Friday, August 19, 2011

Advice during APEC Meet: ‘Stay Off the Roads’; Honolulu’s TheBus Ranks 1st for Access in USA

It’s Statehood Day in Hawaii, a holiday for the sizeable state and county workforce. The road sounds drifting up from the nearby thoroughfare are noticeably muted compared to a normal weekday, but traffic is always on the minds of Oahu drivers.

One has asked the Star-Advertiser’s transportation columnist whether the routes of dignitaries attending the Asia-Pacific Economic Cooperation meeting in November (a big deal here) will be known in advance. Street and highway closures to accommodate visiting presidents, princes and potentates are especially bothersome in Honolulu’s long and narrow urban corridor.

Predictably, their routes won’t be advertised for security reasons. Writes columnist Gene Park (subscription):

“The best advice I can give is to think about what route you would normally take from the airport to Waikiki, and avoid that same route at all costs.
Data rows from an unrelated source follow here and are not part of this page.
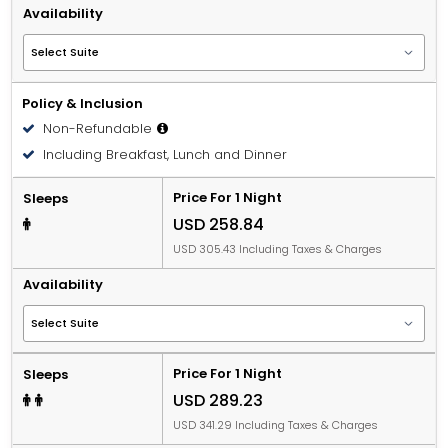
Availability
Policy & Inclusion
Non-Refundable
Including Breakfast, Lunch and Dinner
Price For 1 Night
Sleeps
USD 258.84
USD 305.43 Including Taxes & Charges
Availability
Price For 1 Night
Sleeps
USD 289.23
USD 341.29 Including Taxes & Charges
There aren’t that many ways into Waikiki, so use your best judgment and stay off the roads.”

Stay off the roads? That’s good generic advice to avoid traffic jams but impractical for countless employees who must be out on them to do their jobs.

Now, what if there were an alternative to using streets and highways to travel through the urban core – something that moved travelers quickly from place to place without a care in the world about surface congestion? It would provide fast, frequent, reliable and safe transportation day or night, rush hour or holidays, dignitaries be darned.

That something, of course, will be Honolulu’s elevated rail system, which is scheduled to begin full operations between East Kapolei and Ala Moana Center in 2019. Visiting dignitaries and their staffs who want to do some high-end shopping while in Honolulu could head straight to the shopping center from the Airport station by train and avoid all of us on the streets below.

We’re Number One!

The Brookings Institution has published a report that finds Honolulu is far better served by the city’s transit service – TheBus – than transit in most other cities across the country.

Here’s Honolulu’s “Transit Accessibility Profile” as compiled by Brookings:


Honolulu ranks #1 among 100 metropolitan areas in the study’s category that combines Coverage, Service Frequency and Job Access. That has a lot to do with our population concentration along the coastline, and that has a lot to do with why Honolulu rail will be a success.

1 comment:

sumwonyuno said...

Rail will be too late for APEC, but hopefully real construction will start by then.